Children’s Mercy Kansas City announced it has expanded its Eating Disorders Center services to streamline comprehensive care for Avoidance/Restrictive Food Intake Disorder (ARFID) – the only consolidated program in the region to offer medical treatment, nutrition services and therapy for ARFID.

“ARFID is a relatively new diagnosis and a catch-all category for children and adolescents who have difficulty eating and meeting nutritional needs,” said Sara Gould, PhD, Clinical Psychologist, Director, Eating Disorders Center, Children’s Mercy. “They do not have body image or weight concerns - that is not the barrier to eating.”  

The three primary subtypes of ARFID include: 1) phobia-based avoidance- patients afraid of choking, vomiting or experience pain associated with eating; 2) sensory sensitivity- patients struggling with sensory properties and avoiding certain foods to the extent that it affects their nutrition, and 3) those disinterested in food for a variety of reasons; medical concerns or neurological differences can interfere with hunger and satiety cues.

This provides an opportunity for even greater collaboration with primary care providers to comprehensively treat difficult-to-treat mental health conditions, like ARFID. Until now, children diagnosed with ARFID would typically be managed by their primary care providers and piece together services from resources in the community or out of state making it difficult for families to get the care they needed efficiently. This expansion of services, thanks to generous anonymous community donors, allows for continued treatment and support in the same place.

“Coordination of care among providers is critical for successful treatment and is already a part of what we do here at Children’s Mercy,” said Dr. Gould.

Patients and their families meet with Adolescent Medicine, Psychology, Social Work and Nutrition to come up with a care plan. Treatment usually lasts around 20 sessions, or longer if a child is initially significantly underweight.

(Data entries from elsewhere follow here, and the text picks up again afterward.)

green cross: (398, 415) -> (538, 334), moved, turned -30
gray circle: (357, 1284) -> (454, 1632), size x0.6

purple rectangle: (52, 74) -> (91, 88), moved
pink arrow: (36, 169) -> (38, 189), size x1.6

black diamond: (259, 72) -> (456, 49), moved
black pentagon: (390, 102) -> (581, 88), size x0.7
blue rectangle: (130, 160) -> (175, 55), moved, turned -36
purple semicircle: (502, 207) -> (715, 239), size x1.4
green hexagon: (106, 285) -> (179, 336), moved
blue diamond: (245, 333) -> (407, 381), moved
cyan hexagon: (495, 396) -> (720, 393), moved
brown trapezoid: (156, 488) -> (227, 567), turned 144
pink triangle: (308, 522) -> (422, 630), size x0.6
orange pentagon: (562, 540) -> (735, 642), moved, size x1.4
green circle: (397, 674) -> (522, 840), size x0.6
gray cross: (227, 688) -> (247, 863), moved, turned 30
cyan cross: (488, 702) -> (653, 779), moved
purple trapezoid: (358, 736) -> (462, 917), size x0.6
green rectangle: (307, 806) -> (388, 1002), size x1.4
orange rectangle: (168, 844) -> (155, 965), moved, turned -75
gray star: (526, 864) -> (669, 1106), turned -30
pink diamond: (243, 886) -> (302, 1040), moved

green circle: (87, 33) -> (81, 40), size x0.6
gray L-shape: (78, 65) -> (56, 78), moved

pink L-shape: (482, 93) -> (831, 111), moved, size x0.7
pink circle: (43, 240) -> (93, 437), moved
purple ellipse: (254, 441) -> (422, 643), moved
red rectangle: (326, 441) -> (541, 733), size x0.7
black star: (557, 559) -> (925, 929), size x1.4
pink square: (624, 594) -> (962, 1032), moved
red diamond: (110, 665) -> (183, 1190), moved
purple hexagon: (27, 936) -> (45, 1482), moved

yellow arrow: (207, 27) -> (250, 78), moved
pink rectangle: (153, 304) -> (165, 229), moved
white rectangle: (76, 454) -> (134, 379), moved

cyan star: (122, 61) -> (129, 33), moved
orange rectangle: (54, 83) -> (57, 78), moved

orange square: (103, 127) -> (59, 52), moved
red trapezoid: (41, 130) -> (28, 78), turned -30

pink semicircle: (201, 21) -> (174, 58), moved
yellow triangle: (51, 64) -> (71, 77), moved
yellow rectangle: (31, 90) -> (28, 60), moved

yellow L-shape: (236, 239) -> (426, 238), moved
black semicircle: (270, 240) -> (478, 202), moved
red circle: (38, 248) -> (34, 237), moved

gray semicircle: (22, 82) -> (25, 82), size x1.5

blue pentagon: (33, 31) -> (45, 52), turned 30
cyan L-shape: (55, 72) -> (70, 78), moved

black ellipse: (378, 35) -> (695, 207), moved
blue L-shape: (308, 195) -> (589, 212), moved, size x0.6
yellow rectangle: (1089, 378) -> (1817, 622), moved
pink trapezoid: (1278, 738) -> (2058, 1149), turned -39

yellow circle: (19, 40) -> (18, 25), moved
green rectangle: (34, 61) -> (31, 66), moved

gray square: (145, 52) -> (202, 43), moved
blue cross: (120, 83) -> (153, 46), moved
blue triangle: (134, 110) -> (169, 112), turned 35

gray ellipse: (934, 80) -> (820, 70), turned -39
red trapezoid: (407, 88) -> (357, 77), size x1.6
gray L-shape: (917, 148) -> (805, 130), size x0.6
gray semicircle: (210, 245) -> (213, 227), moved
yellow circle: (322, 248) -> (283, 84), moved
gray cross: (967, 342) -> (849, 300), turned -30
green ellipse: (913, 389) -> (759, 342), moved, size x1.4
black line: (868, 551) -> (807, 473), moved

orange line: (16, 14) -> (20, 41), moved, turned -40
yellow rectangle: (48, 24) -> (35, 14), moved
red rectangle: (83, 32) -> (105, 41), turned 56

“Our goals are individualized based on each patient,” said Dr. Gould. “We start from what their barriers are and go from there. We’re not trying to make our patients adventurous eaters; we’re simply trying to help them meet their nutritional needs and be able to navigate their worlds.” 

This is one of 14 projects of the broader Children’s Mercy Illuminate plan, a comprehensive initiative to address the mental health needs of children and teens in the community – a new $150 million investment impacting more than 80,000 kids – the largest of its kind in the region.